DATA SHOWN
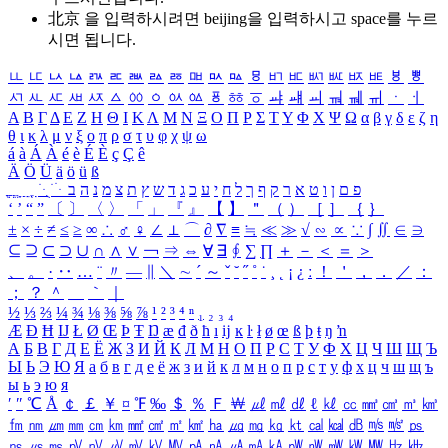
北京 을 입력하시려면
beijing
을 입력하시고 space를 누르
시면 됩니다.
ㅥ
ㅦ
ㅧ
ㅨ
ㅩ
ㅪ
ㅫ
ㅬ
ㅭ
ㅮ
ㅯ
ㅰ
ㅱ
ㅲ
ㅳ
ㅴ
ㅵ
ㅶ
ㅷ
ㅸ
ㅹ
ㅺ
ㅻ
ㅼ
ㅽ
ㅾ
ㅿ
ㆀ
ㆁ
ㆂ
ㆃ
ㆄ
ㆅ
ㆆ
ㆇ
ㆈ
ㆉ
ㆊ
ㆋ
ㆌ
ㆍ
ㆎ
Α
Β
Γ
Δ
Ε
Ζ
Η
Θ
Ι
Κ
Λ
Μ
Ν
Ξ
Ο
Π
Ρ
Σ
Τ
Υ
Φ
Χ
Ψ
Ω
α
β
γ
δ
ε
ζ
η
θ
ι
κ
λ
μ
ν
ξ
ο
π
ρ
σ
τ
υ
φ
χ
ψ
ω
á
à
Á
À
é
è
É
È
ç
Ç
ê
Ä
Ö
Ü
ä
ö
ü
ß
ְ
ֳ
ֲ
ֱ
ָ
ַ
ֵ
ֶ
ִ
ֹ
ּ
ֻ
ׂ
ׁ
ּ
ב
ה
נ
מ
צ
ת
ץ
ש
ד
ג
כ
ע
י
ח
ל
ך
ף
ק
ר
א
ט
ו
ן
ם
פ
‘
’
“
”
〔
〕
〈
〉
「
」
『
』
【
】
＂
（
）
［
］
｛
｝
±
×
÷
≠
≤
≥
∞
∴
♂
♀
∠
⊥
⌒
∂
∇
≡
≒
≪
≫
√
∽
∝
∵
∫
∬
∈
∋
⊆
⊇
⊂
⊃
∪
∩
∧
∨
￢
⇒
⇔
∀
∃
∮
∑
∏
＋
－
＜
＝
＞
、
。
·
‥
…
¨
〃
―
∥
＼
∼
´
～
ˇ
˘
˝
˚
˙
¸
˛
¡
¿
ː
！
＇
，
．
／
：
；
？
＾
＿
｀
｜
½
⅓
⅔
¼
¾
⅛
⅜
⅝
⅞
¹
²
³
⁴
ⁿ
₁
₂
₃
₄
Æ
Ð
Ħ
Ĳ
Ł
Ø
Œ
Þ
Ŧ
Ŋ
æ
đ
ð
ħ
ı
ĳ
ĸ
ŀ
ł
ø
œ
ß
þ
ŧ
ŋ
ŉ
А
Б
В
Г
Д
Е
Ё
Ж
З
И
Й
К
Л
М
Н
О
П
Р
С
Т
У
Ф
Х
Ц
Ч
Ш
Щ
Ъ
Ы
Ь
Э
Ю
Я
а
б
в
г
д
е
ё
ж
з
и
й
к
л
м
н
о
п
р
с
т
у
ф
х
ц
ч
ш
щ
ъ
ы
ь
э
ю
я
′
″
℃
Å
￠
￡
￥
¤
℉
‰
＄
％
Ｆ
￦
㎕
㎖
㎗
ℓ
㎘
㏄
㎣
㎤
㎥
㎦
㎙
㎚
㎛
㎜
㎝
㎞
㎟
㎠
㎡
㎢
㏊
㎍
㎎
㎏
㏏
㎈
㎉
㏈
㎧
㎨
㎰
㎱
㎲
㎳
㎴
㎵
㎶
㎷
㎸
㎹
㎀
㎁
㎂
㎃
㎄
㎺
㎻
㎽
㎾
㎿
㎐
㎑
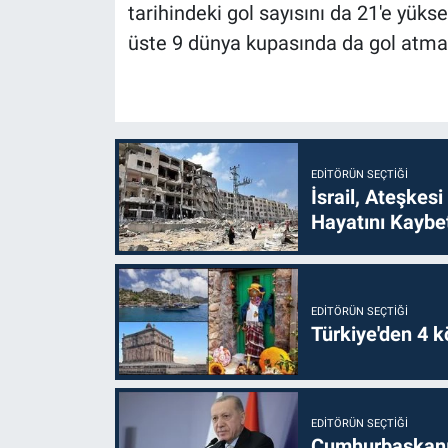
tarihindeki gol sayısını da 21'e yüks
üste 9 dünya kupasında da gol atmay
EDITÖRÜN SEÇTIĞI
İsrail, Ateşkesi
Hayatını Kaybet
EDITÖRÜN SEÇTIĞI
Türkiye'den 4 kö
EDITÖRÜN SEÇTIĞI
Cumhurbaşkanı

WORK ITEM
Restate the records in full and word for word, but keep the pictures out.

YOUR SOLUTION
北京 을 입력하시려면
beijing
을 입력하시고 space를 누르
시면 됩니다.
ㅥ
ㅦ
ㅧ
ㅨ
ㅩ
ㅪ
ㅫ
ㅬ
ㅭ
ㅮ
ㅯ
ㅰ
ㅱ
ㅲ
ㅳ
ㅴ
ㅵ
ㅶ
ㅷ
ㅸ
ㅹ
ㅺ
ㅻ
ㅼ
ㅽ
ㅾ
ㅿ
ㆀ
ㆁ
ㆂ
ㆃ
ㆄ
ㆅ
ㆆ
ㆇ
ㆈ
ㆉ
ㆊ
ㆋ
ㆌ
ㆍ
ㆎ
Α
Β
Γ
Δ
Ε
Ζ
Η
Θ
Ι
Κ
Λ
Μ
Ν
Ξ
Ο
Π
Ρ
Σ
Τ
Υ
Φ
Χ
Ψ
Ω
α
β
γ
δ
ε
ζ
η
θ
ι
κ
λ
μ
ν
ξ
ο
π
ρ
σ
τ
υ
φ
χ
ψ
ω
á
à
Á
À
é
è
É
È
ç
Ç
ê
Ä
Ö
Ü
ä
ö
ü
ß
ְ
ֳ
ֲ
ֱ
ָ
ַ
ֵ
ֶ
ִ
ֹ
ּ
ֻ
ׂ
ׁ
ּ
ב
ה
נ
מ
צ
ת
ץ
ש
ד
ג
כ
ע
י
ח
ל
ך
ף
ק
ר
א
ט
ו
ן
ם
פ
‘
’
“
”
〔
〕
〈
〉
「
」
『
』
【
】
＂
（
）
［
］
｛
｝
±
×
÷
≠
≤
≥
∞
∴
♂
♀
∠
⊥
⌒
∂
∇
≡
≒
≪
≫
√
∽
∝
∵
∫
∬
∈
∋
⊆
⊇
⊂
⊃
∪
∩
∧
∨
￢
⇒
⇔
∀
∃
∮
∑
∏
＋
－
＜
＝
＞
、
。
·
‥
…
¨
〃
―
∥
＼
∼
´
～
ˇ
˘
˝
˚
˙
¸
˛
¡
¿
ː
！
＇
，
．
／
：
；
？
＾
＿
｀
｜
½
⅓
⅔
¼
¾
⅛
⅜
⅝
⅞
¹
²
³
⁴
ⁿ
₁
₂
₃
₄
Æ
Ð
Ħ
Ĳ
Ł
Ø
Œ
Þ
Ŧ
Ŋ
æ
đ
ð
ħ
ı
ĳ
ĸ
ŀ
ł
ø
œ
ß
þ
ŧ
ŋ
ŉ
А
Б
В
Г
Д
Е
Ё
Ж
З
И
Й
К
Л
М
Н
О
П
Р
С
Т
У
Ф
Х
Ц
Ч
Ш
Щ
Ъ
Ы
Ь
Э
Ю
Я
а
б
в
г
д
е
ё
ж
з
и
й
к
л
м
н
о
п
р
с
т
у
ф
х
ц
ч
ш
щ
ъ
ы
ь
э
ю
я
′
″
℃
Å
￠
￡
￥
¤
℉
‰
＄
％
Ｆ
￦
㎕
㎖
㎗
ℓ
㎘
㏄
㎣
㎤
㎥
㎦
㎙
㎚
㎛
㎜
㎝
㎞
㎟
㎠
㎡
㎢
㏊
㎍
㎎
㎏
㏏
㎈
㎉
㏈
㎧
㎨
㎰
㎱
㎲
㎳
㎴
㎵
㎶
㎷
㎸
㎹
㎀
㎁
㎂
㎃
㎄
㎺
㎻
㎽
㎾
㎿
㎐
㎑
tarihindeki gol sayısını da 21'e yüks
üste 9 dünya kupasında da gol atmay
EDITÖRÜN SEÇTIĞI
İsrail, Ateşkesi
Hayatını Kaybet
EDITÖRÜN SEÇTIĞI
Türkiye'den 4 kö
EDITÖRÜN SEÇTIĞI
Cumhurbaşkanı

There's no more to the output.